Streaming involves sending data in small, continuous chunks rather than in one large block. In the context of AI applications, like chatbots or recommendation systems, streaming means sending partial responses to users as soon as they're available, instead of waiting to compile and deliver the entire response at once. This approach ensures that users receive immediate feedback or information, creating a more dynamic and responsive user experience.

In this guide, you will learn how to leverage Server-Sent Events (SSE) to implement streaming in Next.js endpoints with LangChain and OpenAI's language models. Further, you will learn how to cache the streaming responses with Upstash.

## Prerequisites

You will need the following:

- [Node.js 18](https://nodejs.org/en/blog/announcements/v18-release-announce/) or later
- An [OpenAI](https://platform.openai.com/api-keys) account
- An [Upstash](https://upstash.com/) account
- A [Vercel](https://vercel.com/) account

## Tech Stack

| Technology | Description |
| --- | --- |
| [Upstash](https://upstash.com) | Serverless database platform.

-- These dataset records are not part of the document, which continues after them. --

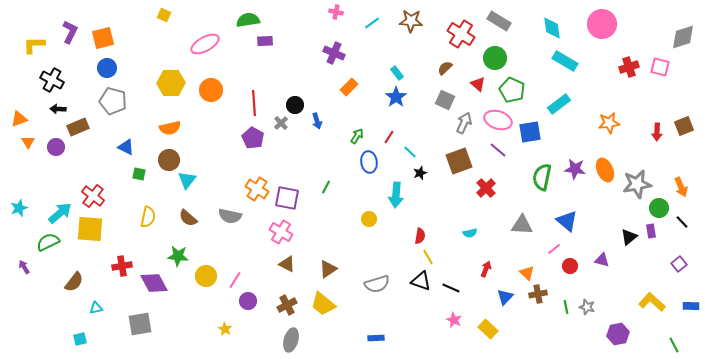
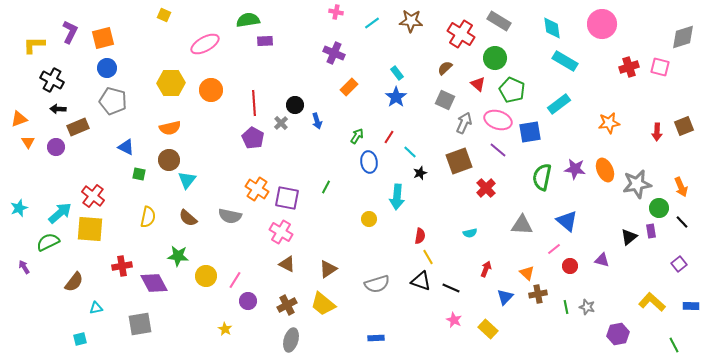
cyan arrow at (396, 195): moved 1 px right, 2 px down
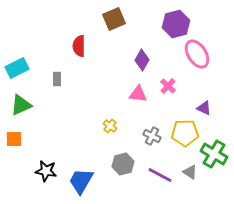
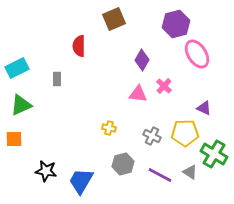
pink cross: moved 4 px left
yellow cross: moved 1 px left, 2 px down; rotated 24 degrees counterclockwise
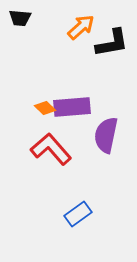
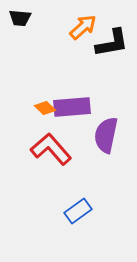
orange arrow: moved 2 px right
blue rectangle: moved 3 px up
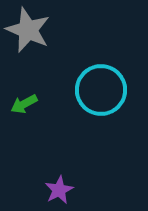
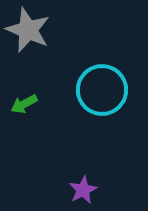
cyan circle: moved 1 px right
purple star: moved 24 px right
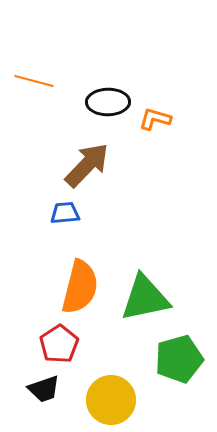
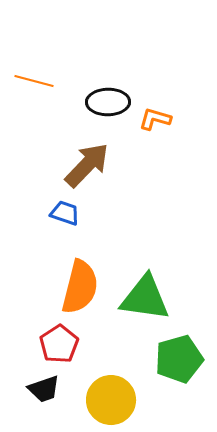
blue trapezoid: rotated 24 degrees clockwise
green triangle: rotated 20 degrees clockwise
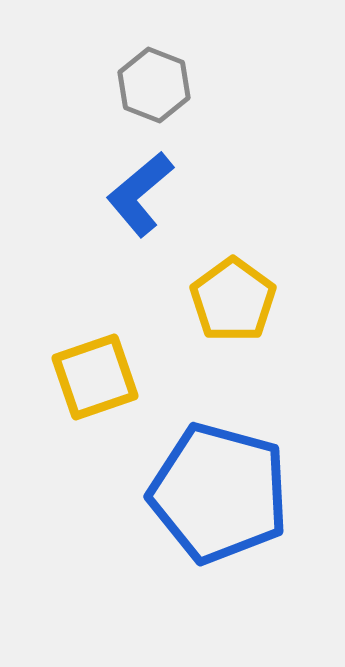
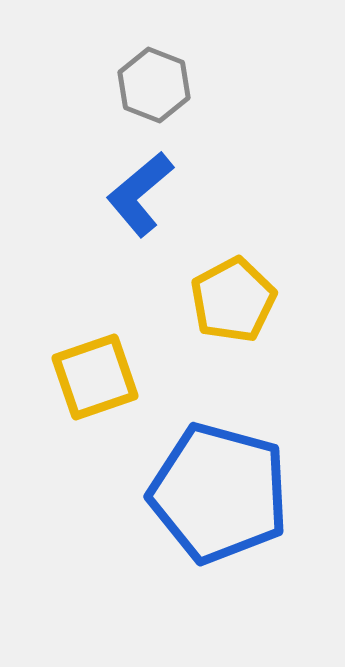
yellow pentagon: rotated 8 degrees clockwise
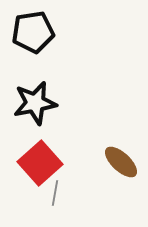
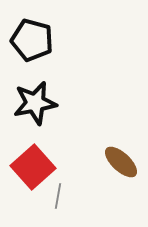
black pentagon: moved 1 px left, 8 px down; rotated 24 degrees clockwise
red square: moved 7 px left, 4 px down
gray line: moved 3 px right, 3 px down
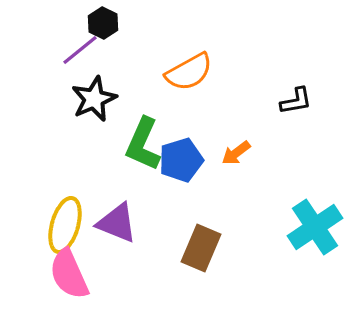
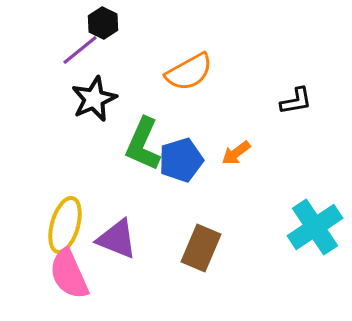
purple triangle: moved 16 px down
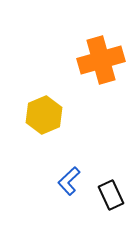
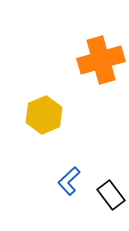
black rectangle: rotated 12 degrees counterclockwise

You are going to use Upstash Redis to cache OpenAI API responses. |
| [OpenAI](https://platform.openai.com) | An artificial intelligence research lab focused on developing advanced AI technologies. |
| [LangChain](https://js.langchain.com) | Framework for developing applications powered by language models. |
| [Next.js](https://nextjs.org) | The React Framework for the Web. |
| [Vercel](https://vercel.com) | A cloud platform for deploying and scaling web applications. |

## Generate an OpenAI Token

Using OpenAI API, you are able to create chatbot responses using AI. Any request to OpenAI API requires an authorization token. To obtain the token, navigate to the [API Keys](https://platform.openai.com/api-keys) in your OpenAI account, and click the **Create new secret key** button. Copy and securely store this token for later use as **OPENAI_API_KEY** environment variable.

## Setting up Upstash Redis

Once you have created an [Upstash account](https://console.upstash.com) and are logged in you are going to go to the Redis tab and create a database.

![Upstash Redis Tab](/blog/rag-chatbot-upstash/redis-tab.png)

![Create An Upstash Redis Instance](/blog/rag-chatbot-upstash/redis-create.png)

Scroll down until you find the REST API section and select the `.env` button. Copy the content and save it somewhere safe.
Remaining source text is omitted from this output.